## WORK REQUIRED
Search the entries below. Return every line that has "Continue" in it.

Records from a collection:

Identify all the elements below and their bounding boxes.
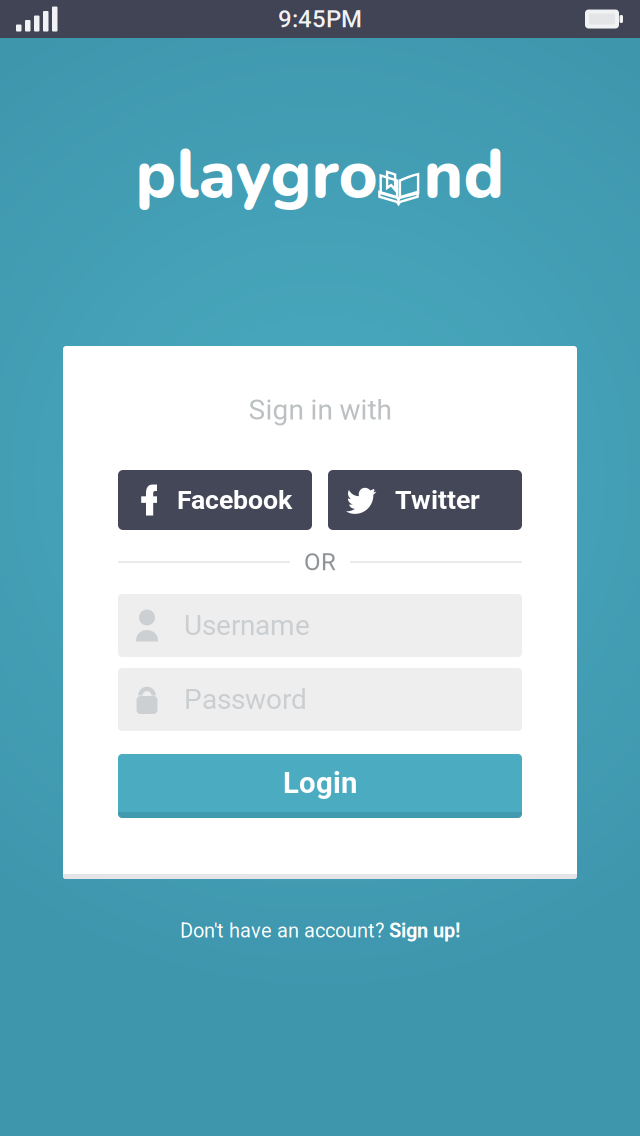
button[interactable]: Don't have an account? — [180, 919, 460, 942]
button[interactable]: Login — [118, 754, 522, 818]
staticText: OR — [304, 548, 336, 576]
staticText: Password — [184, 683, 307, 716]
staticText: Login — [283, 766, 357, 800]
staticText: Sign in with — [248, 394, 392, 426]
staticText: Username — [184, 609, 310, 642]
staticText: Don't have an account? — [180, 919, 389, 942]
staticText: nd — [424, 130, 504, 220]
staticText: 9:45PM — [278, 5, 362, 33]
staticText: playgro — [136, 130, 378, 220]
button[interactable]: Facebook — [118, 470, 312, 530]
staticText: Facebook — [177, 484, 292, 516]
button[interactable]: Twitter — [328, 470, 522, 530]
staticText: Twitter — [395, 484, 480, 516]
staticText: Sign up! — [389, 919, 460, 942]
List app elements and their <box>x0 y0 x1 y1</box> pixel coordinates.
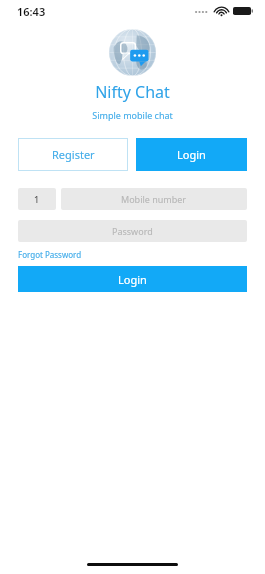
staticText: Login <box>177 147 206 162</box>
staticText: Mobile number <box>121 193 187 205</box>
button[interactable]: 1 <box>18 188 56 210</box>
staticText: Forgot Password <box>18 249 82 260</box>
other: Nifty Chat logo <box>109 29 156 76</box>
staticText: Register <box>52 147 95 162</box>
staticText: Nifty Chat <box>0 81 265 103</box>
button[interactable]: Login <box>18 266 247 292</box>
button[interactable]: Login <box>136 138 247 171</box>
staticText: Password <box>112 225 153 237</box>
button[interactable]: Mobile number <box>61 188 247 210</box>
staticText: 16:43 <box>17 4 46 19</box>
button[interactable]: Forgot Password <box>18 249 82 260</box>
staticText: Simple mobile chat <box>0 109 265 121</box>
button[interactable]: Register <box>18 138 128 171</box>
button[interactable]: Password <box>18 220 247 242</box>
staticText: Login <box>118 272 147 287</box>
staticText: 1 <box>34 193 40 205</box>
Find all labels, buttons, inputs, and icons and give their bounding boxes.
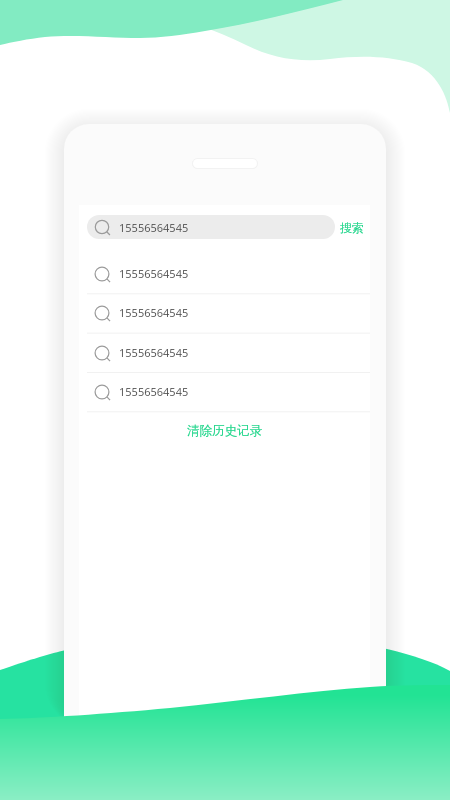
button[interactable]: Search	[79, 254, 370, 293]
button[interactable]: Search	[79, 372, 370, 411]
other: Search	[92, 382, 112, 402]
staticText: 搜索	[340, 220, 364, 235]
staticText: 15556564545	[119, 345, 189, 360]
staticText: 清除历史记录	[187, 423, 262, 439]
other: Search	[92, 343, 112, 363]
button[interactable]: Search	[79, 333, 370, 372]
button[interactable]: Search	[87, 215, 335, 239]
button[interactable]: 搜索	[335, 215, 369, 239]
staticText: 15556564545	[119, 305, 189, 320]
other: Search	[92, 264, 112, 284]
staticText: 15556564545	[119, 220, 189, 235]
other: Search	[92, 217, 112, 237]
other: Search	[92, 303, 112, 323]
staticText: 15556564545	[119, 266, 189, 281]
staticText: 15556564545	[119, 384, 189, 399]
button[interactable]: 清除历史记录	[177, 418, 272, 444]
button[interactable]: Search	[79, 293, 370, 332]
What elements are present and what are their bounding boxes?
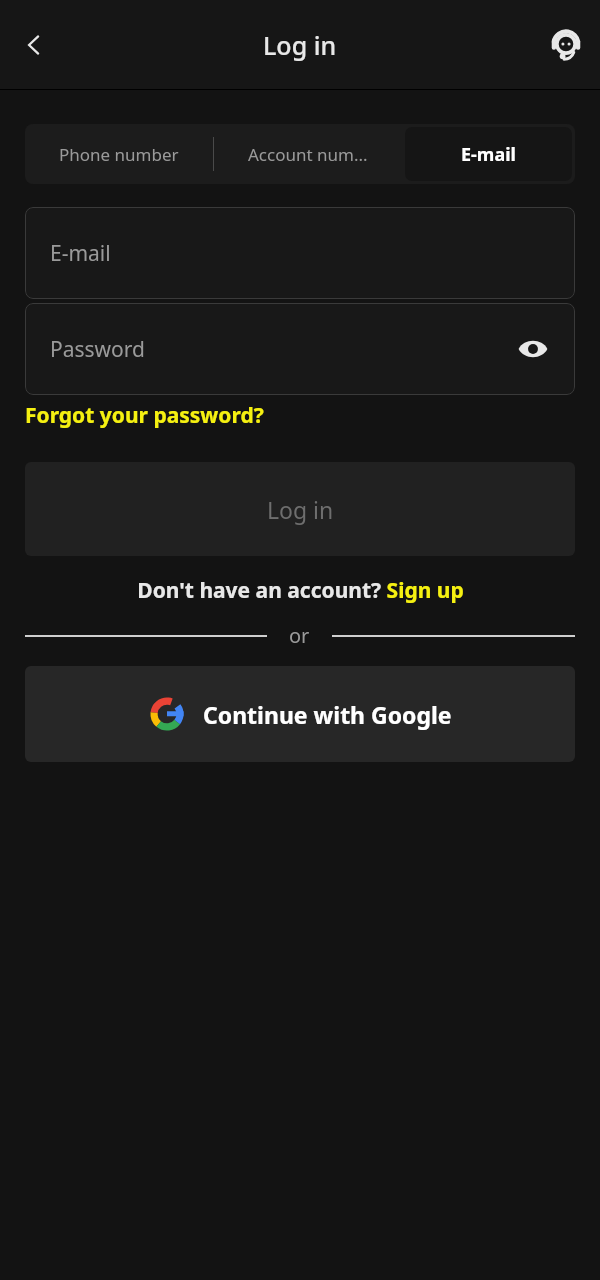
staticText: Password (50, 335, 145, 364)
staticText: Phone number (59, 143, 179, 166)
staticText: Account num... (248, 143, 368, 166)
button[interactable]: E-mail (405, 127, 572, 181)
staticText: Log in (267, 494, 334, 525)
button[interactable]: Customer support (540, 19, 592, 71)
button[interactable]: Don't have an account? Sign up (0, 576, 600, 605)
button[interactable]: Log in (25, 462, 575, 556)
button[interactable]: Account num... (214, 124, 402, 184)
staticText: Continue with Google (203, 699, 452, 730)
button[interactable]: Password (25, 303, 575, 395)
staticText: E-mail (461, 142, 516, 167)
button[interactable]: Show password (511, 327, 555, 371)
button[interactable]: Continue with Google (25, 666, 575, 762)
staticText: Forgot your password? (25, 401, 264, 430)
staticText: Log in (263, 28, 337, 62)
button[interactable]: Phone number (25, 124, 213, 184)
staticText: E-mail (50, 239, 111, 268)
button[interactable]: E-mail (25, 207, 575, 299)
button[interactable]: Back (8, 19, 60, 71)
button[interactable]: Forgot your password? (25, 401, 264, 430)
staticText: Don't have an account? Sign up (137, 576, 464, 605)
staticText: or (289, 622, 310, 649)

## OUTPUT OF THE EXERCISE
staticText: Continue with Google (203, 699, 452, 730)
button[interactable]: Continue with Google (25, 666, 575, 762)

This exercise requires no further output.